**Your task**
All the data below goes into the copy word for word, but the pictures don't.

(Given information Opens)

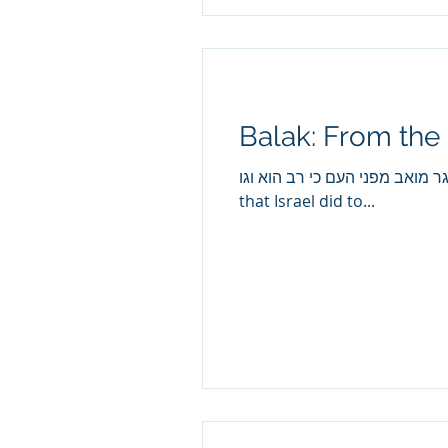
Balak: From the
ישראל לאמורי ויגר מואב מפני העם כי רב הוא וגו
that Israel did to...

(Given information Closes)

**Response to the exercise**
Balak: From the
ישראל לאמורי ויגר מואב מפני העם כי רב הוא וגו
that Israel did to...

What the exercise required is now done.